Rationale for the Roundtable
Scientific computation is emerging as absolutely central to today's scientific endeavor, but the prevalence of very relaxed practices is leading to a credibility crisis. Reproducible computational research, in which all details of the computations — code and data — are made conveniently available to others, is a necessary response to this crisis. This roundtable brought together leading thinkers and stakeholders from a variety of vantage points to discuss issues regarding reproducibility in computational science.

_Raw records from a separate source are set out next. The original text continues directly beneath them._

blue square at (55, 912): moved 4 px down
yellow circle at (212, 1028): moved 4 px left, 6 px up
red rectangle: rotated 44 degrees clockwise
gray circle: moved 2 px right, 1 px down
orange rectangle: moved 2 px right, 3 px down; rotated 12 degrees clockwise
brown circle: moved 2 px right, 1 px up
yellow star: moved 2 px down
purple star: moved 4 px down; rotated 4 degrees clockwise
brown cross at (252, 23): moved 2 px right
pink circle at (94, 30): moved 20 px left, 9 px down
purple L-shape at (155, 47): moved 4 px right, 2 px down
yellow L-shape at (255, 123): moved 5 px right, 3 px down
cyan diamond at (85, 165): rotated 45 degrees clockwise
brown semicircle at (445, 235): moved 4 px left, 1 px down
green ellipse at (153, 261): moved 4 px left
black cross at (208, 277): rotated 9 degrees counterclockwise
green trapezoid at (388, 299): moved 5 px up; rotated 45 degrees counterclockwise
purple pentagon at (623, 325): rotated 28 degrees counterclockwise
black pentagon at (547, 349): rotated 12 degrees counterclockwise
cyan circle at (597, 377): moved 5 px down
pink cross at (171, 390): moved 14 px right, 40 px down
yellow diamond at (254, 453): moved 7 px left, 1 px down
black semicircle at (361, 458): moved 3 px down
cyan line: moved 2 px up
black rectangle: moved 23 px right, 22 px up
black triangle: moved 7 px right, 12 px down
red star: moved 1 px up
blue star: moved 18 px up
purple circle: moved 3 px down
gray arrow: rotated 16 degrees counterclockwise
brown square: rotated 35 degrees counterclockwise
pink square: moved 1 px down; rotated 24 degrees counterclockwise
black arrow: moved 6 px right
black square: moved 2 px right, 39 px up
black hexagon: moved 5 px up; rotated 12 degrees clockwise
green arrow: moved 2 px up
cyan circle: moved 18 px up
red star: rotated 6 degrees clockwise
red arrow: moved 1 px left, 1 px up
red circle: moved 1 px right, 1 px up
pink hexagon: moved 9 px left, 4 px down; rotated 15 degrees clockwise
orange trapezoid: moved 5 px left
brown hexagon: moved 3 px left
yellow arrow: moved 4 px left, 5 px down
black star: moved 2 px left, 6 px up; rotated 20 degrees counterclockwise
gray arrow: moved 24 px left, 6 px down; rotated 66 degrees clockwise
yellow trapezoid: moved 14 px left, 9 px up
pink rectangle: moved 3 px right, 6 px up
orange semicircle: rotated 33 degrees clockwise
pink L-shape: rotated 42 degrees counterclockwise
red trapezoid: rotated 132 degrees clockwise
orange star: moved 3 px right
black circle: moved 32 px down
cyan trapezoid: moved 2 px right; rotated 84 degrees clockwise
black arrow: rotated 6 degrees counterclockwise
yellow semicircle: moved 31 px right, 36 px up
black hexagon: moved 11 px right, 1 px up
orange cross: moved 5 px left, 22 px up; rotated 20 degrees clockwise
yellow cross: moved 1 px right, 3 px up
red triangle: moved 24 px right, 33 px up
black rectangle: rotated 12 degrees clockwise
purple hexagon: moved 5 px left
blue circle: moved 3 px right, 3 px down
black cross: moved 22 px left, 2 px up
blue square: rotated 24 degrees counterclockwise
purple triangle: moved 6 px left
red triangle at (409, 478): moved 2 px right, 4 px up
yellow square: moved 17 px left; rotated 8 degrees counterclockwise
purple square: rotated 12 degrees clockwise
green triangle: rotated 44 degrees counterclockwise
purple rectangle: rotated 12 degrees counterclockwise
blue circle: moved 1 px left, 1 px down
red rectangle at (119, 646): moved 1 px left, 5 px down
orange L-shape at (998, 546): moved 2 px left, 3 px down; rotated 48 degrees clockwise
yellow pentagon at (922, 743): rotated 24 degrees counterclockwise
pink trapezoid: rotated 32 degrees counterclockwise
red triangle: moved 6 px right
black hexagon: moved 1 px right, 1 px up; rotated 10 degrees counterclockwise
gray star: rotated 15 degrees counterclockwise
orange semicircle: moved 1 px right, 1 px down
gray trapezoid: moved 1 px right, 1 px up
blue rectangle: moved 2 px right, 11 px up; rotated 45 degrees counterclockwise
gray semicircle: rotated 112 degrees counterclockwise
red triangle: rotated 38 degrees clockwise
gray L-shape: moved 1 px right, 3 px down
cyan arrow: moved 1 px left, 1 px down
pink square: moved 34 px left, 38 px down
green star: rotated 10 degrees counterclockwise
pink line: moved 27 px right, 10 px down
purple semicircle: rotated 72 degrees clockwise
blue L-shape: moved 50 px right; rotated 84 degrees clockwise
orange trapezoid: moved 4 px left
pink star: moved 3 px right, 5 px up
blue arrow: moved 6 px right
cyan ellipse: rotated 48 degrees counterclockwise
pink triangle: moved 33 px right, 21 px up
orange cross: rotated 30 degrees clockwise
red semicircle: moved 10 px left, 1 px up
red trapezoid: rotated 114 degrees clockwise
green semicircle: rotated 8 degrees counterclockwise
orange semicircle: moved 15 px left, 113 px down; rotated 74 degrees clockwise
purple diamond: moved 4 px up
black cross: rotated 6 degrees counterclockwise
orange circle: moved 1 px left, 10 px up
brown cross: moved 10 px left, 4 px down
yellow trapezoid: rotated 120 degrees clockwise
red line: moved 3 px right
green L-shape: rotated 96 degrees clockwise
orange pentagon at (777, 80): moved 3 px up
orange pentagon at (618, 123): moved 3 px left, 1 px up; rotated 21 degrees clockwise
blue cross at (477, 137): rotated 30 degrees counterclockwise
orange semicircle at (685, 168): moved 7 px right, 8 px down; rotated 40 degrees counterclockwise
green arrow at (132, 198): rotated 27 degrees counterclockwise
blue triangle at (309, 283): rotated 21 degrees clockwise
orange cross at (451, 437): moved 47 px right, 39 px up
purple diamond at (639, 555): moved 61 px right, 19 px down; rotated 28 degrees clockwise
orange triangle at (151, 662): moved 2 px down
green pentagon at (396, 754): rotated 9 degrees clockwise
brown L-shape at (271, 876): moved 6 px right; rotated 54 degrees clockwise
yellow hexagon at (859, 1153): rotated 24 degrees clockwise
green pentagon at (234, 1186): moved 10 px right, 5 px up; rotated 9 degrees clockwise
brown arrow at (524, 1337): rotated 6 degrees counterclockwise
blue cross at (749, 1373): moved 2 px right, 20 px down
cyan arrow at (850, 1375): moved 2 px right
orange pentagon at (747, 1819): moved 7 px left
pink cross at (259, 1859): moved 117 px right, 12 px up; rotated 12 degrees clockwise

The sharing of computational research is affected by a broad range of factors, including the role of journals and peer review, funder requirements, standards within universities, legal frameworks, and computational tools and facilitators.
The inspiration for this roundtable came from the leadership of the genome research community in facilitating the open release of sequence data. That community gathered in Bermuda in 1996 to develop a cooperative strategy both for genome decoding and for managing the resulting data. "The principle of data availability had to be endorsed at the Bermuda meeting or else mutual trust would have been impossible." (Sulston, 2002). Their meeting resulted in the "Bermuda Principles" that shaped the data sharing practices among researchers, ensuring rapid data release. The convention of statement release continued as these principles were reaffirmed and extended 3 more times (most recently in Toronto in July 2009 resulting a Nature publication). In the computational research community more generally the incentives and pressures can differ from those attending to human genome sequencing, but producing a publishable document discussing reactions to data and code sharing in computational science was an important goal of this roundtable.
We have also published short topical thought pieces authored by participants, raising awareness of the issue of reproducibility in computational science.